Named one of 413 Scholars out of estimated pool of over 5,000 college sophomores and juniors, highlighting exceptional aptitude and potential for a research career in natural sciences, engineering, and mathematics. See Goldwater Scholarship Website.

Google CS Research Mentorship Program (2023a)

Accepted to a three month program that matches students with Google mentors and peers to support their pursuit of computer science research pathways. See Google CSRMP Website.

Cornelius Vanderbilt Scholarship (2021 - Present)

Awarded full-tuition academic merit scholarship awarded to top candidates who demonstrate academic achievement, intellectual promise, and leadership qualities, continuing the mission of Vanderbilt's founder to unite people and ideas across the world. See CV Scholarship Website.

Equitable Excellence $10k Scholarship (2021)

Recognized as a recipient of the Equitable Excellence Scholarship, a flagship program of Equitable Foundation, providing development opportunities and support to empower students' future plans and make a positive impact in their communities. See Website.

National Merit Scholar (2021)

Coca-Cola Scholarship Semifinalist (2020)

Chosen as one of 1,609 applicants from a pool of 99,403 applications (1.6% acceptance) based on superior leadership, community service, and academic excellence.

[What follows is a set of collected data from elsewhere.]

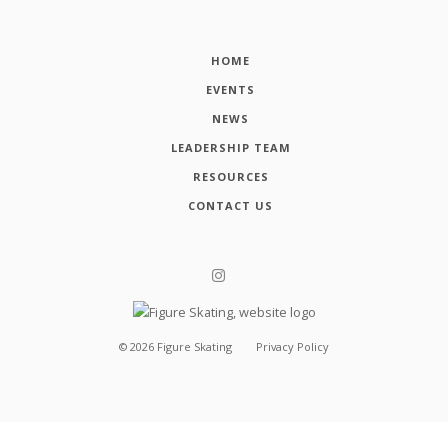
HOME
EVENTS
NEWS
LEADERSHIP TEAM
RESOURCES
CONTACT US
©
2026
Figure Skating
Privacy Policy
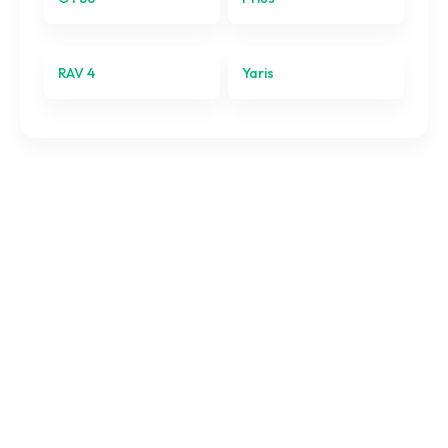
Yaris
RAV 4
Yaris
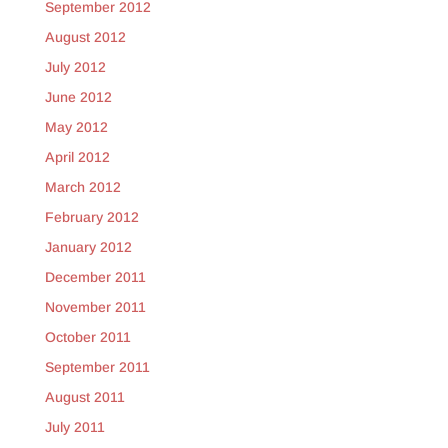
September 2012
August 2012
July 2012
June 2012
May 2012
April 2012
March 2012
February 2012
January 2012
December 2011
November 2011
October 2011
September 2011
August 2011
July 2011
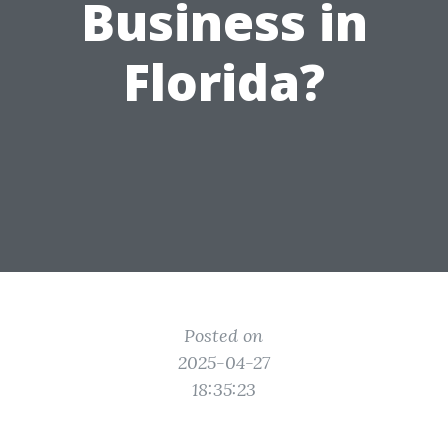
Business in
Florida?
Posted on
2025-04-27
18:35:23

Science Olympiad National Medalist (2019-2021)

USA Biology Olympiad Semifinalist (2018-2020)

technical skills

Programming Languages:

Proficient in Python and C++
Knowledge of MATLAB, Java, JavaScript, SQL
Prompt Engineering as a Programming Language (I’ll call this PEaaPL)

ML/DL: PyTorch, OpenCV, Pandas, NumPy, Matplotlib, Optuna

Web Dev: HTML, CSS, Gradio, HuggingFace

MLOps: Hydra, Git, Ubuntu Linux, Weights & Biases

leadership

VandyHacks

Sponsorship Assistant Director | Aug. 2021 - Aug 2023

🎯 Spearhead the coordination of cold calls and lead the management of existing sponsor relations to exceed our goal of raising $80,000 in funding for Vanderbilt's fall hackathon event

🤝 Represent VandyHacks organization at conferences and networking events, increasing lead generation by 40% while building strong partnerships with potential sponsors for future events.

🔍 Always looking for new and creative ways to secure funding and sponsorship to ensure the success and growth of VandyHacks.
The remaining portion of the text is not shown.